Brief:
The material must be repeated exactly, with every line intact.

Exercise data:
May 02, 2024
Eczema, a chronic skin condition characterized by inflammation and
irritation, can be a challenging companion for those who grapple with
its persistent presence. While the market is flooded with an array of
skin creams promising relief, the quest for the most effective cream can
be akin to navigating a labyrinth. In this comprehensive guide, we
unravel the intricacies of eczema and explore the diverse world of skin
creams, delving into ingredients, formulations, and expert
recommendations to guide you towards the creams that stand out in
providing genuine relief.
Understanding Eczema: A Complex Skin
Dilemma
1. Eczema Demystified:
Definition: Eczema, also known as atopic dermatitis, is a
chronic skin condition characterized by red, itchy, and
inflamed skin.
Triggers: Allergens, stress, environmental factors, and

Finished task:
May 02, 2024
Eczema, a chronic skin condition characterized by inflammation and
irritation, can be a challenging companion for those who grapple with
its persistent presence. While the market is flooded with an array of
skin creams promising relief, the quest for the most effective cream can
be akin to navigating a labyrinth. In this comprehensive guide, we
unravel the intricacies of eczema and explore the diverse world of skin
creams, delving into ingredients, formulations, and expert
recommendations to guide you towards the creams that stand out in
providing genuine relief.
Understanding Eczema: A Complex Skin
Dilemma
1. Eczema Demystified:
Definition: Eczema, also known as atopic dermatitis, is a
chronic skin condition characterized by red, itchy, and
inflamed skin.
Triggers: Allergens, stress, environmental factors, and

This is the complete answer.